Ohio State coach Ryan Day, to his credit, has defended former Ohio State quarterback Justin Fields in the case of a whisper campaign that became a bear trap for ESPN analyst Dan Orlovsky. In so doing, however, Day offered up unnecessary and unwarranted criticism of players who made the conscientious decision to not play in 2020, due to the pandemic.
“The whole idea that he doesn’t have a very good work ethic?” Day told Peter King for his Football Morning in America column. “I mean, to me, that’s crazy. He got done with the Clemson game [a loss in the 2019 playoffs] and he came back and all he did was work to get back to that game. And when those other guys are opting out, what’s he do? He petitions to have a season. He put together this petition that the Big Ten athletes all signed saying that they want to play, but they want to play safely and that they don’t accept canceling the season. It was all led by Justin Fields. Where was everybody else? Where were the guys who were opting out then? You know, you don’t love the game if you’re doing something like that. This kid loves the game.”
Sorry, Coach Day. But it’s possible not only to love the game but also to be concerned about catching a virus and potentially passing it to family members who may suffer a very bad outcome. While he has every right to defend Fields by touting the quarterback’s effort to save what would have been a lost season (and which, depending on Day’s contract, may have cost Day all or most of his salary), Day is wrong to suggest that opting out equates to not loving football.
“I think some people are being a little reckless with their comments,” Day told King regarding the anonymous criticism of Fields, which was fed to Orlovsky and then publicized by him. Day, ironically, was more than “a little reckless” with his own comments.

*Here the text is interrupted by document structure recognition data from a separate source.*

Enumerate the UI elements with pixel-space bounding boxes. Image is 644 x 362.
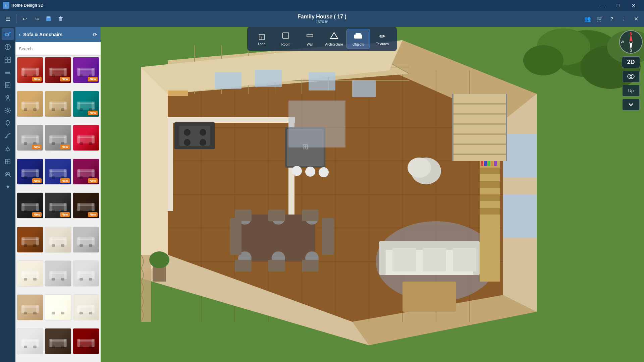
list-item[interactable]: New [73, 57, 99, 83]
3d-viewport[interactable]: ⊞ [101, 27, 644, 362]
list-item[interactable]: New [45, 159, 71, 185]
view-2d-button[interactable]: 2D [622, 56, 640, 68]
wall-mode-button[interactable]: Wall [298, 29, 322, 49]
svg-rect-137 [61, 244, 64, 247]
back-button[interactable]: ‹ [19, 32, 20, 38]
sidebar-item-window[interactable] [2, 156, 14, 168]
svg-rect-189 [64, 339, 67, 347]
list-item[interactable] [45, 260, 71, 287]
svg-rect-134 [49, 237, 52, 245]
compass-w-label: W [621, 40, 624, 44]
list-item[interactable]: New [45, 125, 71, 151]
list-item[interactable] [73, 328, 99, 354]
save-button[interactable] [43, 13, 54, 24]
svg-rect-5 [60, 16, 61, 17]
svg-rect-195 [92, 339, 95, 347]
list-item[interactable] [17, 328, 43, 354]
list-item[interactable]: New [73, 91, 99, 117]
view-down-button[interactable] [622, 99, 640, 110]
refresh-button[interactable]: ⟳ [93, 32, 97, 38]
architecture-mode-button[interactable]: Architecture [322, 29, 346, 49]
hamburger-menu-button[interactable]: ☰ [3, 13, 13, 24]
svg-rect-93 [36, 169, 39, 177]
sofa-thumbnail [17, 261, 43, 286]
svg-rect-266 [392, 248, 416, 272]
room-mode-button[interactable]: Room [274, 29, 298, 49]
list-item[interactable] [45, 227, 71, 253]
list-item[interactable] [73, 260, 99, 287]
sidebar-item-stairs[interactable] [2, 130, 14, 142]
svg-rect-17 [8, 60, 10, 62]
compass-s-label: S [630, 48, 632, 52]
list-item[interactable]: New [17, 192, 43, 219]
land-mode-button[interactable]: ◱ Land [250, 29, 273, 49]
svg-rect-264 [379, 241, 386, 275]
toolbar-separator [16, 14, 16, 23]
textures-mode-button[interactable]: ✏ Textures [371, 29, 394, 49]
sidebar-item-person[interactable] [2, 92, 14, 104]
svg-rect-305 [168, 90, 188, 96]
svg-rect-38 [21, 68, 24, 76]
sidebar-item-note[interactable] [2, 79, 14, 91]
house-name: Family House ( 17 ) [298, 14, 346, 20]
sofa-thumbnail [17, 227, 43, 252]
svg-rect-106 [79, 176, 83, 179]
sidebar-item-symbol[interactable]: ✦ [2, 181, 14, 193]
visibility-button[interactable] [622, 71, 640, 82]
list-item[interactable] [17, 227, 43, 253]
redo-button[interactable]: ↪ [31, 13, 42, 24]
sidebar-item-layers[interactable] [2, 66, 14, 78]
sidebar-item-tools[interactable] [2, 41, 14, 53]
sidebar-item-sofa[interactable]: 🛋 [2, 28, 14, 40]
sidebar-item-plant[interactable] [2, 117, 14, 129]
help-button[interactable]: ? [606, 13, 617, 24]
svg-point-294 [200, 129, 206, 136]
close-button[interactable]: ✕ [626, 0, 641, 11]
list-item[interactable] [17, 294, 43, 320]
list-item[interactable]: New [73, 159, 99, 185]
view-up-button[interactable]: Up [622, 85, 640, 96]
list-item[interactable]: New [73, 192, 99, 219]
cart-button[interactable]: 🛒 [594, 13, 605, 24]
svg-rect-241 [503, 134, 537, 178]
list-item[interactable] [73, 125, 99, 151]
svg-rect-74 [21, 135, 24, 143]
svg-rect-142 [79, 244, 83, 247]
sidebar-item-grid[interactable] [2, 54, 14, 66]
sidebar-item-group[interactable] [2, 168, 14, 180]
list-item[interactable] [17, 260, 43, 287]
list-item[interactable]: New [17, 125, 43, 151]
list-item[interactable]: New [45, 192, 71, 219]
svg-rect-64 [52, 108, 55, 111]
svg-rect-258 [302, 260, 319, 272]
svg-rect-68 [77, 102, 80, 110]
svg-rect-154 [52, 278, 55, 281]
search-input[interactable] [19, 46, 97, 51]
list-item[interactable] [73, 294, 99, 320]
svg-rect-80 [49, 135, 52, 143]
sidebar-item-lamp[interactable] [2, 143, 14, 155]
people-button[interactable]: 👥 [582, 13, 593, 24]
sidebar-item-settings[interactable] [2, 105, 14, 117]
list-item[interactable]: New [17, 57, 43, 83]
more-menu-button[interactable]: ⋮ [619, 13, 629, 24]
sofa-thumbnail [45, 295, 71, 320]
list-item[interactable] [73, 227, 99, 253]
list-item[interactable] [45, 328, 71, 354]
trash-button[interactable] [55, 13, 66, 24]
list-item[interactable]: New [45, 57, 71, 83]
collapse-button[interactable]: ✕ [631, 13, 641, 24]
new-badge: New [88, 178, 98, 183]
list-item[interactable]: New [17, 159, 43, 185]
list-item[interactable] [17, 91, 43, 117]
svg-rect-7 [307, 34, 313, 37]
undo-button[interactable]: ↩ [19, 13, 30, 24]
sofa-thumbnail [45, 261, 71, 286]
architecture-label: Architecture [325, 43, 343, 46]
maximize-button[interactable]: □ [610, 0, 626, 11]
minimize-button[interactable]: — [595, 0, 610, 11]
list-item[interactable] [45, 91, 71, 117]
objects-mode-button[interactable]: Objects [346, 29, 370, 49]
svg-rect-290 [288, 101, 345, 147]
list-item[interactable] [45, 294, 71, 320]
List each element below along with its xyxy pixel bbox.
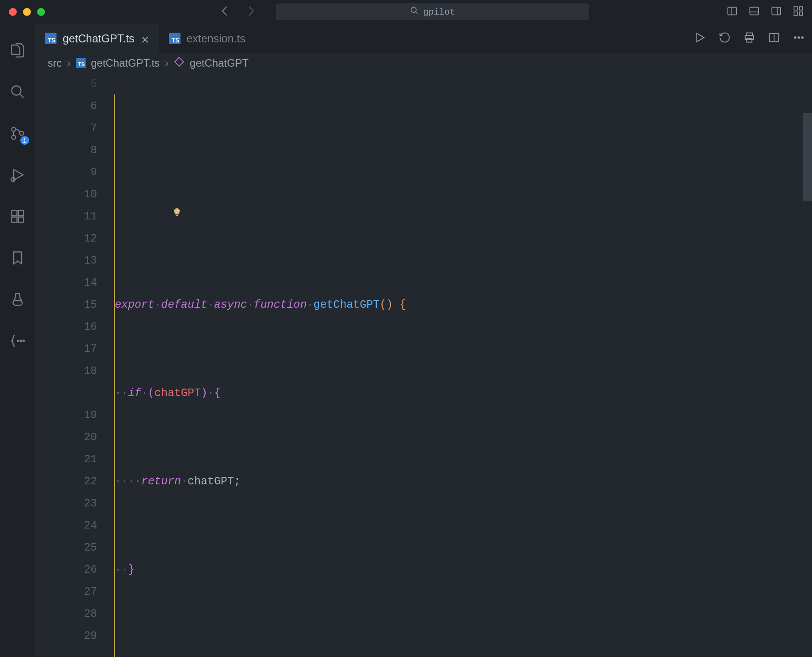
svg-point-24 [18,340,19,342]
maximize-window-button[interactable] [37,8,45,16]
line-number: 8 [35,140,97,162]
svg-rect-2 [728,7,737,15]
split-editor-icon[interactable] [768,31,780,46]
nav-forward-button[interactable] [244,4,257,20]
breadcrumb-symbol[interactable]: getChatGPT [190,57,248,69]
line-number: 29 [35,625,97,647]
svg-point-37 [801,37,803,38]
minimize-window-button[interactable] [23,8,31,16]
explorer-tab[interactable] [9,42,26,59]
code-content[interactable]: export·default·async·function·getChatGPT… [115,73,812,657]
line-number: 20 [35,427,97,449]
code-line[interactable]: ··} [115,559,812,581]
source-control-tab[interactable]: 1 [9,125,26,142]
line-number: 28 [35,603,97,625]
chevron-right-icon: › [165,57,169,69]
svg-point-36 [798,37,800,38]
chevron-right-icon: › [67,57,71,69]
toggle-secondary-sidebar-icon[interactable] [771,5,782,19]
svg-rect-19 [12,211,17,216]
breadcrumb-folder[interactable]: src [48,57,62,69]
toggle-primary-sidebar-icon[interactable] [726,5,738,19]
svg-rect-4 [750,7,759,15]
svg-point-16 [20,132,24,136]
toggle-panel-icon[interactable] [748,5,760,19]
svg-marker-29 [697,33,704,42]
timeline-icon[interactable] [718,31,731,46]
code-line[interactable]: export·default·async·function·getChatGPT… [115,294,812,316]
svg-rect-11 [799,12,803,15]
line-number: 22 [35,471,97,493]
tab-getchatgpt[interactable]: TS getChatGPT.ts [35,24,159,53]
typescript-icon: TS [45,33,56,44]
line-number: 7 [35,117,97,140]
typescript-icon: TS [169,33,180,44]
breadcrumb-file[interactable]: getChatGPT.ts [91,57,160,69]
command-center-search[interactable]: gpilot [276,4,589,20]
code-editor[interactable]: 5 6 7 8 9 10 11 12 13 14 15 16 17 18 19 … [35,73,812,657]
testing-tab[interactable] [9,291,26,308]
search-tab[interactable] [9,83,26,101]
json-tab[interactable] [9,332,26,350]
svg-rect-32 [747,38,752,42]
svg-point-35 [794,37,796,38]
line-number: 5 [35,73,97,95]
extensions-tab[interactable] [9,208,26,225]
nav-back-button[interactable] [218,4,232,20]
line-number-gutter: 5 6 7 8 9 10 11 12 13 14 15 16 17 18 19 … [35,73,115,657]
svg-point-15 [12,136,16,140]
line-number: 14 [35,272,97,294]
line-number: 12 [35,228,97,250]
line-number: 23 [35,493,97,515]
code-line[interactable] [115,206,812,228]
svg-point-12 [12,86,21,95]
customize-layout-icon[interactable] [793,5,804,19]
bookmarks-tab[interactable] [9,249,26,267]
editor-actions [694,24,805,53]
line-number: 15 [35,294,97,316]
svg-rect-20 [12,217,17,223]
line-number: 19 [35,404,97,427]
svg-point-26 [23,340,24,342]
code-line[interactable]: ··if·(chatGPT)·{ [115,382,812,404]
title-bar-layout-controls [726,5,804,19]
lightbulb-icon[interactable] [119,181,129,191]
line-number: 10 [35,184,97,206]
scm-badge: 1 [20,136,29,145]
typescript-icon: TS [76,58,86,68]
svg-line-1 [415,12,417,14]
svg-rect-22 [19,211,24,216]
editor-area: TS getChatGPT.ts TS extension.ts src › T… [35,24,812,657]
more-actions-icon[interactable] [793,31,805,46]
scrollbar-thumb[interactable] [803,113,812,201]
svg-point-0 [411,8,416,13]
svg-point-14 [12,128,16,132]
line-number: 25 [35,537,97,559]
search-icon [410,6,419,18]
line-number: 27 [35,581,97,603]
print-icon[interactable] [743,31,756,46]
run-icon[interactable] [694,31,706,46]
code-line[interactable]: ····return·chatGPT; [115,471,812,493]
svg-rect-38 [175,57,184,66]
run-debug-tab[interactable] [9,166,26,184]
line-number: 17 [35,338,97,360]
breadcrumb[interactable]: src › TS getChatGPT.ts › getChatGPT [35,53,812,73]
close-tab-icon[interactable] [141,34,150,43]
tab-extension[interactable]: TS extension.ts [159,24,255,53]
activity-bar: 1 [0,24,35,657]
nav-arrows [218,4,257,20]
svg-rect-9 [799,7,803,10]
svg-rect-10 [794,12,797,15]
code-line[interactable] [115,647,812,657]
close-window-button[interactable] [9,8,17,16]
line-number: 13 [35,250,97,272]
line-number: 24 [35,515,97,537]
vertical-scrollbar[interactable] [803,73,812,657]
svg-rect-8 [794,7,797,10]
svg-point-25 [20,340,22,342]
svg-line-13 [20,94,24,98]
svg-rect-6 [772,7,781,15]
window-controls [9,8,45,16]
search-text: gpilot [423,7,455,17]
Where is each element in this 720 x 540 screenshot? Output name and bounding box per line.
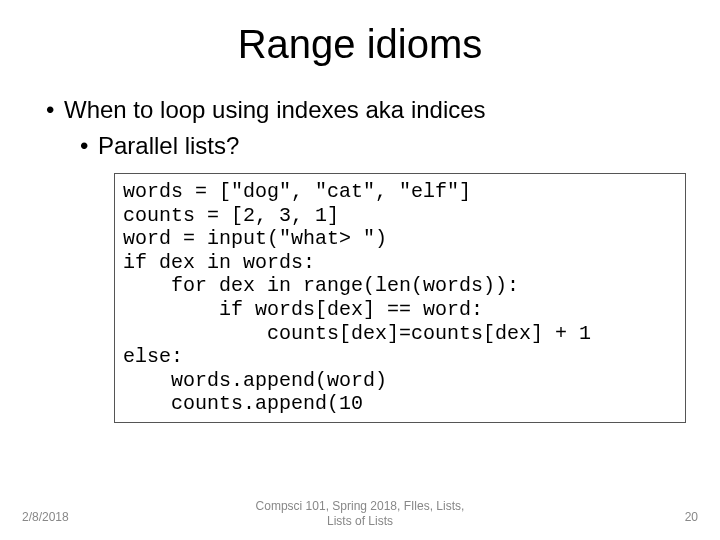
footer-center: Compsci 101, Spring 2018, FIles, Lists, … <box>0 499 720 528</box>
bullet-level-2: •Parallel lists? <box>80 131 680 161</box>
footer-center-line1: Compsci 101, Spring 2018, FIles, Lists, <box>256 499 465 513</box>
bullet-dot-icon: • <box>80 131 98 161</box>
footer-center-line2: Lists of Lists <box>327 514 393 528</box>
bullet-dot-icon: • <box>46 95 64 125</box>
slide: Range idioms •When to loop using indexes… <box>0 0 720 540</box>
slide-title: Range idioms <box>40 22 680 67</box>
bullet-list: •When to loop using indexes aka indices … <box>40 95 680 161</box>
bullet-level-1: •When to loop using indexes aka indices <box>46 95 680 125</box>
code-block: words = ["dog", "cat", "elf"] counts = [… <box>114 173 686 423</box>
bullet-2-text: Parallel lists? <box>98 132 239 159</box>
bullet-1-text: When to loop using indexes aka indices <box>64 96 486 123</box>
footer-page-number: 20 <box>685 510 698 524</box>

For the same reason those trashing Fields deserve to be criticized, Day deserves to be criticized for boosting Fields by trashing those who made the decision that it didn’t make sense to risk catching and/or spreading the virus by playing college football in 2020, especially since they don’t get paid to play college football.
It’s another reason why college football faces a long overdue reckoning. Until that reckoning comes, it will be permissible for everyone involved in the moneymaking machine to make decisions based on their own best personal and business interests — except for the players. When the players make a personal or business decision that leads them to choose not to play football (either for a game or for a full season), they’ll be labeled as not loving the game.
There’s just as much BS in that statement as there is in anything that anyone has said about Fields, and Day should face loud and widespread criticism for painting players who opted out in the negative way that he did.